The trial for an Allport woman charged with criminal homicide in connection with death of a 2-year-old girl began Monday in Clearfield County Court.
Jennifer Ann Medzie, 22, is also charged with aggravated assault, endangering the welfare of a child, simple assault and recklessly endangering another person.
Medzie was living with the child’s father, Cody Lauder, and caring for the child when the child became unresponsive at their home in Bradford Township on Nov. 15, 2013.
The first witness, Lauder, 25, said he asked Medzie to move in with him a few months after they started dating. He said the child was sleeping and breathing normally when he checked on her that morning before leaving for work. Later he called Medzie, who told him that the girl had fainted. The child was taken to the Clearfield Hospital and was then flown by medical helicopter to the Children’s Hospital of Pittsburgh of UPMC, where she was declared brain dead, and later died.
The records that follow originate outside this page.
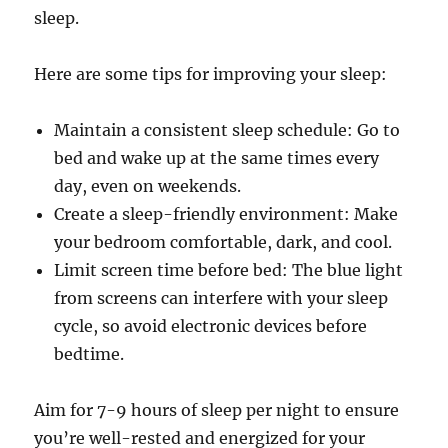
sleep.
Here are some tips for improving your sleep:
Maintain a consistent sleep schedule: Go to
bed and wake up at the same times every
day, even on weekends.
Create a sleep-friendly environment: Make
your bedroom comfortable, dark, and cool.
Limit screen time before bed: The blue light
from screens can interfere with your sleep
cycle, so avoid electronic devices before
bedtime.
Aim for 7-9 hours of sleep per night to ensure
you’re well-rested and energized for your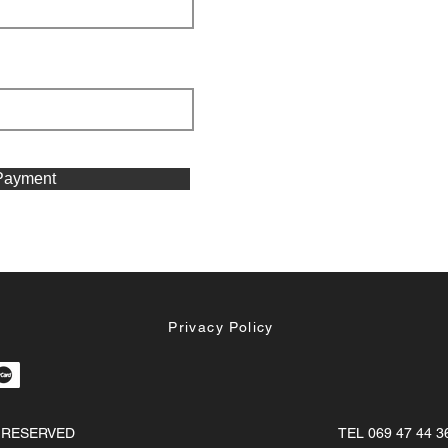
Payment
Privacy Policy
S RESERVED
TEL 069 47 44 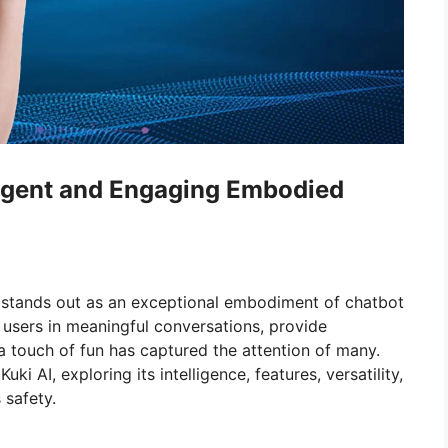
lligent and Engaging Embodied
stands out as an exceptional embodiment of chatbot
 users in meaningful conversations, provide
a touch of fun has captured the attention of many.
uki AI, exploring its intelligence, features, versatility,
 safety.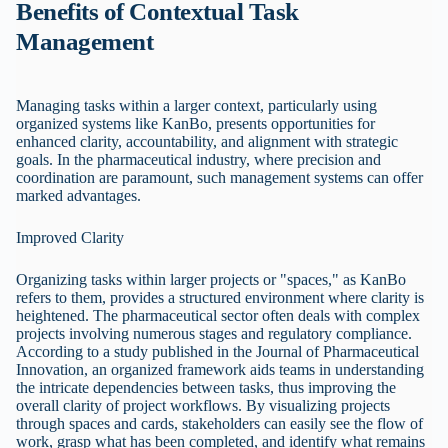
Benefits of Contextual Task
Management
Managing tasks within a larger context, particularly using
organized systems like KanBo, presents opportunities for
enhanced clarity, accountability, and alignment with strategic
goals. In the pharmaceutical industry, where precision and
coordination are paramount, such management systems can offer
marked advantages.
Improved Clarity
Organizing tasks within larger projects or "spaces," as KanBo
refers to them, provides a structured environment where clarity is
heightened. The pharmaceutical sector often deals with complex
projects involving numerous stages and regulatory compliance.
According to a study published in the Journal of Pharmaceutical
Innovation, an organized framework aids teams in understanding
the intricate dependencies between tasks, thus improving the
overall clarity of project workflows. By visualizing projects
through spaces and cards, stakeholders can easily see the flow of
work, grasp what has been completed, and identify what remains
A doctor determined the child was the victim of abusive head trauma, according to court records. The autopsy doctor in his report said she died of global hypoxic-ischemic encephalopathy resulting from blunt force trauma of the head.
The night before the incident, Lauder said the couple reportedly got into a fight during which Medzie complained that the baby “always cried for her” and would never listen to her. Medzie then allegedly told Lauder he had to choose her or the child.
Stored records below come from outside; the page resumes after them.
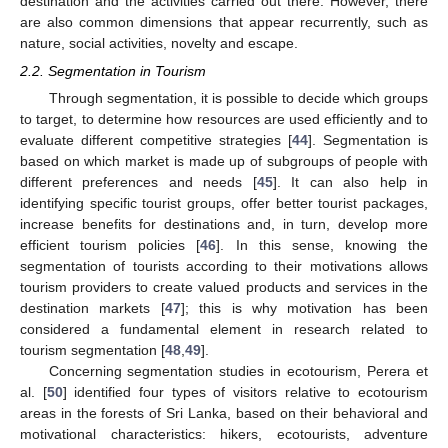
destination and the activities carried out there. However, there
are also common dimensions that appear recurrently, such as
nature, social activities, novelty and escape.
2.2. Segmentation in Tourism
Through segmentation, it is possible to decide which groups
to target, to determine how resources are used efficiently and to
evaluate different competitive strategies [
44
]. Segmentation is
based on which market is made up of subgroups of people with
different preferences and needs [
45
]. It can also help in
identifying specific tourist groups, offer better tourist packages,
increase benefits for destinations and, in turn, develop more
efficient tourism policies [
46
]. In this sense, knowing the
segmentation of tourists according to their motivations allows
tourism providers to create valued products and services in the
destination markets [
47
]; this is why motivation has been
considered a fundamental element in research related to
tourism segmentation [
48
,
49
].
Concerning segmentation studies in ecotourism, Perera et
al. [
50
] identified four types of visitors relative to ecotourism
areas in the forests of Sri Lanka, based on their behavioral and
motivational characteristics: hikers, ecotourists, adventure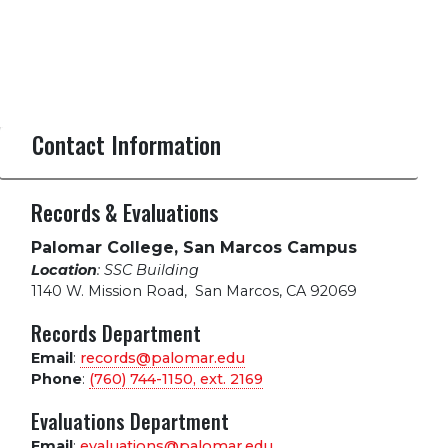
Contact Information
Records & Evaluations
Palomar College, San Marcos Campus
Location
: SSC Building
1140 W. Mission Road
,
San Marcos, CA 92069
Records Department
Email
:
records@palomar.edu
Phone
:
(760) 744-1150, ext.
2169
Evaluations Department
Email
:
evaluations@palomar.edu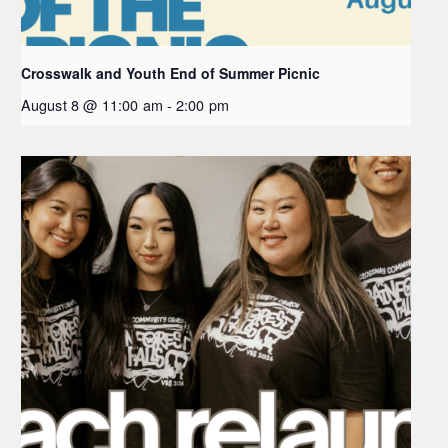
Crosswalk and Youth End of Summer Picnic
August 8 @ 11:00 am
-
2:00 pm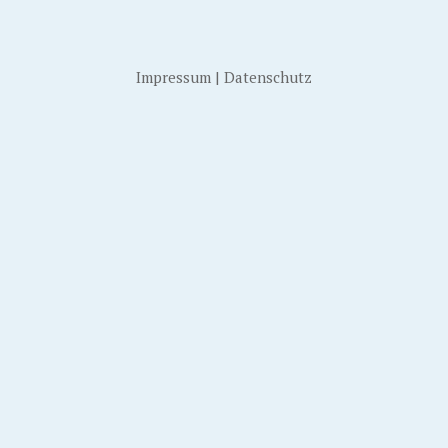
Impressum
|
Datenschutz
“I was not going to be separated from my kid,” he said during the trial, adding that he thought Medzie wanted him to give the child to his parents.
Prior to Medzie moving in with him, Lauder’s father and stepmother did care for the child while he was at work, he said.
Lauder testified that while his parents had the child the evening of Nov. 14, 2013, she became sick and vomited twice. They contacted him and he and Medzie took the child to the emergency room at DuBois Hospital. The doctors said it was the flu, told them to keep her hydrated and sent them home.
When District Attorney William A. Shaw Jr. asked about the toddler’s heath, Lauder stated that she was not well. They had taken her to the doctor previously because her hair was falling out and she had “raccoon eyes.”
During his cross-examination, attorney Robert Donaldson, who is representing Medzie, asked when the two moved in together. Lauder said it was in August or September while she was still in high school. Lauder said her parents were against her moving in with him but she did and signed up to finish school online.
The two broke up after Lauder got information from the doctor on what happened to the child. He said he had the nurses escort Medzie out of the hospital.
Krisandra Evans, 24, testified that she was living with Lauder’s brother, Brandon, a short distance away in Nov. 2013. She got a phone call from Medzie saying she needed her to come to their place because Medzie said the baby “fell asleep” in her arms while she was dressing her. She said it was an emergency. When Evans arrived, she said that the child was breathing but did not look normal.
Medzie told her she tried to call an ambulance but they weren’t answering. Evans then emotionally recalled how she called Lauder’s stepmother, Brandi Lauder, and told her the baby was not waking up.
“We needed an adult,” and someone to tell us what to do, she said.
The commonwealth put into evidence Facebook messages from Medzie to Evans. One said, “I’m sick and tired of watching her,” and “I’m going to end up hurting her.”
Brandi Lauder later testified that Medzie called her that morning to tell her that the child fell asleep as she was dressing her. Because the girl had been sick the night before, Brandi Lauder told her to let her sleep for awhile and she would be over to Medzie’s home later to check on her. About a half-hour later, Evans called saying something was wrong because the girl wouldn’t wake up.
When Brandi Lauder arrived, she said it took “two seconds” to see that something was wrong. It was 20 minutes before the ambulance arrived, she said, but it seemed “like hours.”
Brandi Lauder was asked about the child’s health. She recounted the same events with the child being ill the previous day. She also noted that for about six weeks, since Medzie was watching her, the child was not herself. She said the child had bruises on her face, black circles under her eyes and her hair was falling out in clumps. They were planning on making an appointment with a specialist to determine if she had an autoimmune disease.
Mary Jane McGuiness, a now-retired state police trooper, testified that Medzie told authorities that as she tried to dress the child that day, the child fainted or “died in her arms.”McGuiness said Medzie kept telling her that everything was “normal.” When she asked if the child had hit her head, Medzie said she had no injuries.
She consistently stated the same thing about the events of that morning, McGuiness said, but did admit to being frustrated by the child and shaking her.
Trooper Kimberly Ronan testified that she interviewed Medzie several times. Medzie admitted to her that she shook the baby twice in October.
According to Medzie’s account of that morning, she was able to have a conversation with the child before she went limp. Ronan asked her if the baby fell or hit her head and Medzie said no.
But in an interview in August 2016, after she was incarcerated for these alleged crimes, Medzie said she was changing the girl’s diaper while she was lying partially under a table. She said when she lifted the baby up, she hit her head and then the baby went limp, Ronan stated.
Testimony will continue with medical experts on Tuesday, after which Medzie is expected to testify in her own defense.